When a server implements conditional GET, it uses extra headers with
each response to notify the client. There are two headers involved,
and the server can use either or both together, in case the client
only supports one. Cache supports both headers.

Although timestamps are an imprecise way to detect change, since the
time on different servers in a pool might vary slightly, they are
simple to work with. The Last-Modified header contains a timestamp
value that indicates when the feed contents last changed. The client
sends the timestamp back to the server in the next request as
If-Modified-Since. The server then compares the dates to determine
if the feed has been modified since the last request from the client.

A more precise way to determine if the feed has changed is to use an
Entity Tag in the ETag header.
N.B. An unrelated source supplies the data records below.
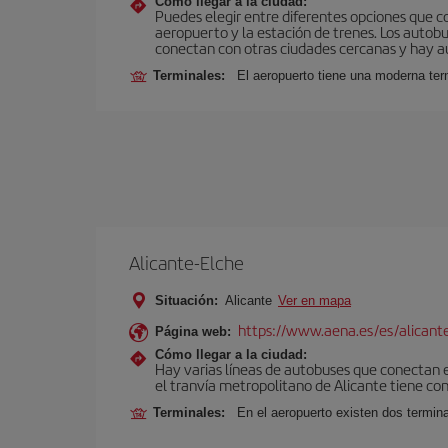
Cómo llegar a la ciudad:
Puedes elegir entre diferentes opciones que co
aeropuerto y la estación de trenes. Los autob
conectan con otras ciudades cercanas y hay aut
Terminales:
El aeropuerto tiene una moderna ter
Alicante-Elche
Situación:
Alicante
Ver en mapa
https://www.aena.es/es/alicant
Página web:
Cómo llegar a la ciudad:
Hay varias líneas de autobuses que conectan e
el tranvía metropolitano de Alicante tiene con
Terminales:
En el aeropuerto existen dos termin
An ETag is a hashed
representation of the feed state, or of a value the server can use to
quickly determine if the feed has been updated. The data and algorithm
for computing the hash is left up to the server, but it should be less
expensive than returning the feed contents or there won’t be any
performance gains. When the client sees an ETag header, it can
send the associated value back to the server with the next request in
the If-None-Match request header. When the server sees
If-None-Match, it computes the current hash and compares it to the
value sent by the client. If they match, the feed has not changed.
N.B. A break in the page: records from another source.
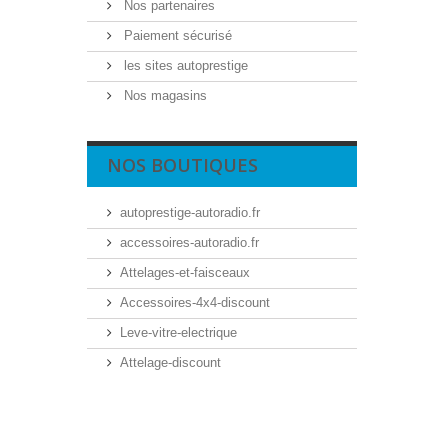
Nos partenaires
Paiement sécurisé
les sites autoprestige
Nos magasins
NOS BOUTIQUES
autoprestige-autoradio.fr
accessoires-autoradio.fr
Attelages-et-faisceaux
Accessoires-4x4-discount
Leve-vitre-electrique
Attelage-discount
When using either ETag or modification timestamps, if the server
determines that the feed has not been updated since the previous
request, it returns a response code of 304, or “Not Modified” and
includes nothing in the body of the response. When it sees the 304
status in the response from the server, the client should reuse the
version of the feed it already has.

Creating a Test Server

In order to write correct tests to exercise conditional GET in
feedcache, more control over the server would be important. The
feedburner URL used in the earlier tests might be down, or return
different data if a feed was updated. It would be necessary for the
server to respond reliably with data the test code knew in advance,
and to be sure it would not stop responding if it was queried too
often by the tests. The tests also control which of the headers
(ETag or If-Modified-Since) was used to determine if the feed
had changed, so both methods could be tested independently. The
solution was to write a small test HTTP server that could be managed
by the unit tests and configured as needed. Creating the test server
was easy, using a few standard library modules.
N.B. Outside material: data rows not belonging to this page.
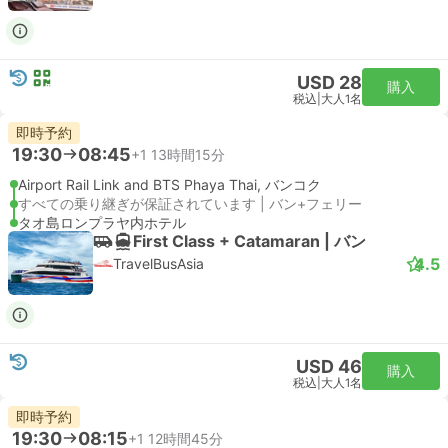
USD 28
購入
税込
|
大人1名
即時予約
19:30
08:45
+1
13時間15分
Airport Rail Link and BTS Phaya Thai, バンコク
すべての乗り継ぎが保証されています | バン+フェリー
タオ島ロンプラヤ内ホテル
First Class + Catamaran | バン
4.5
TravelBusAsia
USD 46
購入
税込
|
大人1名
即時予約
19:30
08:15
+1
12時間45分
The test server code, along with a base class for unit tests that use
it, can be found in Listing 6. The TestHTTPServer (line 91) is
derived from BaseHTTPServer.HTTPServer. The serve_forever()
method (line 112) has been overridden with an implementation that
checks a flag after each request to see if the server should keep
running. The test harness sets the flag to stop the test server after
each test. The serve_forever() loop also counts the requests
successfully processed, so the tests can determine how many times the
Cache fetches a feed.

Listing 6

#!/usr/bin/env python
"""Simple HTTP server for testing the feed cache.
"""

import BaseHTTPServer
import email.utils
import logging
import md5
import threading
import time
import unittest
import urllib


def make_etag(data):
    """Given a string containing data to be returned to the client,
    compute an ETag value for the data.
    """
    _md5 = md5.new()
    _md5.update(data)
    return _md5.hexdigest()


class TestHTTPHandler(BaseHTTPServer.BaseHTTPRequestHandler):
    "HTTP request handler which serves the same feed data every time."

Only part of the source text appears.